Saved entries:
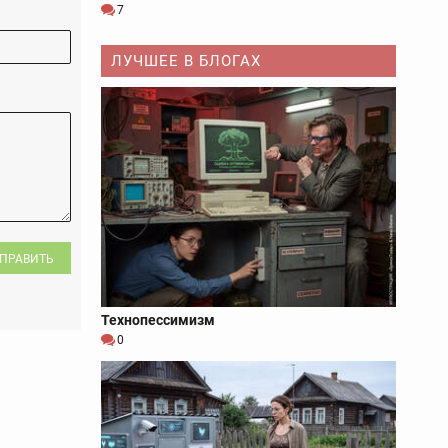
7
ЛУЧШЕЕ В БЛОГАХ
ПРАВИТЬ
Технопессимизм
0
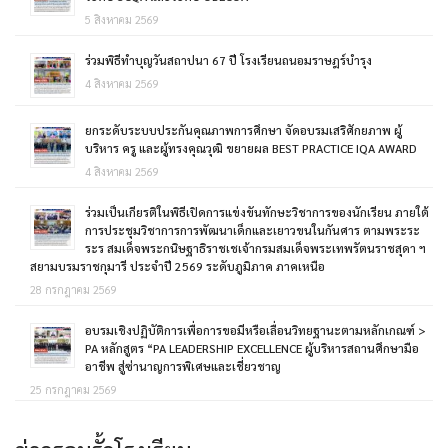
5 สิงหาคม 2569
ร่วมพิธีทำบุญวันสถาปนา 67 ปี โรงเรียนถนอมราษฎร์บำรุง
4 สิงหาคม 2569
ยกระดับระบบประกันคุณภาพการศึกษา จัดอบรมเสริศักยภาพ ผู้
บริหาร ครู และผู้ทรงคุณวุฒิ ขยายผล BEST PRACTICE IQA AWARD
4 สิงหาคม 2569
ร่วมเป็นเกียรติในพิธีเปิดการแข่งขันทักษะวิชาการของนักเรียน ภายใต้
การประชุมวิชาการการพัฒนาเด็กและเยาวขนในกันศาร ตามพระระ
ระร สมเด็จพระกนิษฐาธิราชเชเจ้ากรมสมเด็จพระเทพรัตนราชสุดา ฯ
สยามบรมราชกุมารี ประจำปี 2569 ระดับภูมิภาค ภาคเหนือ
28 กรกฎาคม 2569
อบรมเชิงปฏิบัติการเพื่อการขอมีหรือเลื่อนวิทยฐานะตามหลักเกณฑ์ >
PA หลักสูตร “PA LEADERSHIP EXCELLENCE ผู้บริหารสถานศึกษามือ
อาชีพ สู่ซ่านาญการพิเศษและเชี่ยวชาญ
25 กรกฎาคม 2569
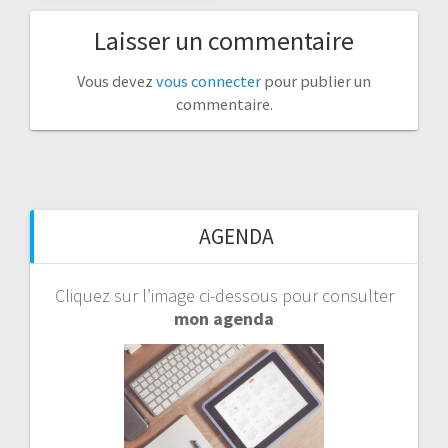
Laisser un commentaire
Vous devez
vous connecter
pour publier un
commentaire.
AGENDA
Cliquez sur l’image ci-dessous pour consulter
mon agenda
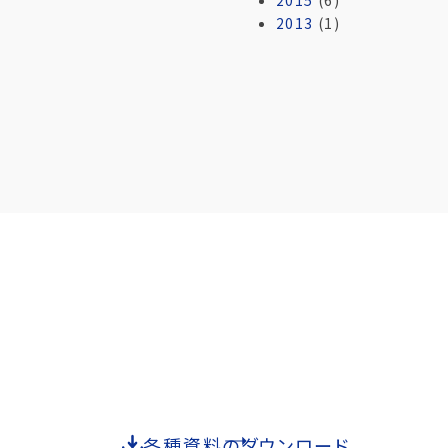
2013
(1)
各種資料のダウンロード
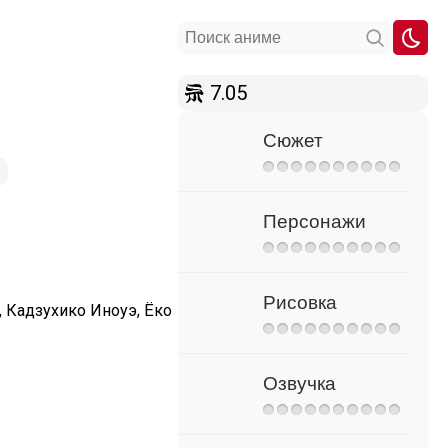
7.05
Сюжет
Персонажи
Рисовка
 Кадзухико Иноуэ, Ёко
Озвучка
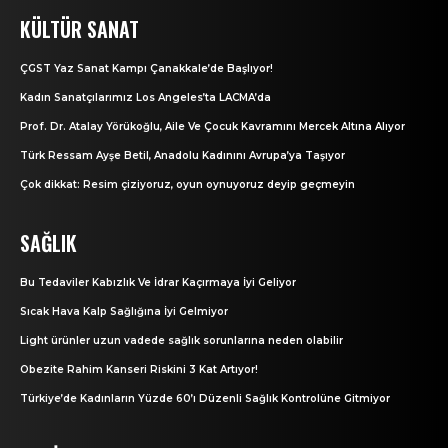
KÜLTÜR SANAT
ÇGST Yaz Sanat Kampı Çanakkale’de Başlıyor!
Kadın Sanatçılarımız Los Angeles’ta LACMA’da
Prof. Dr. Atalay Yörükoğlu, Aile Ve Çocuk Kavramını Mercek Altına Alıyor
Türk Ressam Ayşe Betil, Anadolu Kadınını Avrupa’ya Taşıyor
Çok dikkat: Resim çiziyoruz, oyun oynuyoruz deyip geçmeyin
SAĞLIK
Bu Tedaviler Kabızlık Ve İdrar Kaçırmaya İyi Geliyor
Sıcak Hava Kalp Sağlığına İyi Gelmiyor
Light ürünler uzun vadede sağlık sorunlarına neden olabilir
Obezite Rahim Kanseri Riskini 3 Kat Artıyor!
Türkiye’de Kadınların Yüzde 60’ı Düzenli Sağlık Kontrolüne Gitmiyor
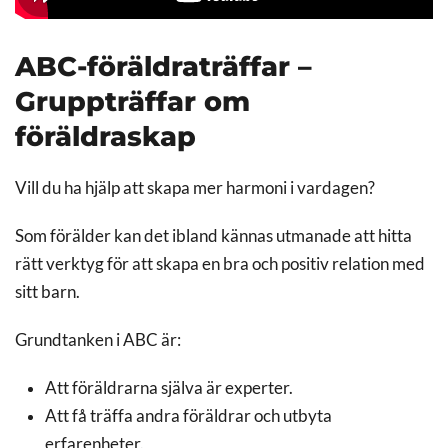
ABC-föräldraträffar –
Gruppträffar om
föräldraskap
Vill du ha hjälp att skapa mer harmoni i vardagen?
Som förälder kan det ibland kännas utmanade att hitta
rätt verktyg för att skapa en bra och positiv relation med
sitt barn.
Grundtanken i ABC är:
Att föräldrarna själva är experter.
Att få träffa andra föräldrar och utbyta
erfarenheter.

Work instructions:
Please return every line of the records that contains the word "skapa".

Task solution:
Vill du ha hjälp att skapa mer harmoni i vardagen?
rätt verktyg för att skapa en bra och positiv relation med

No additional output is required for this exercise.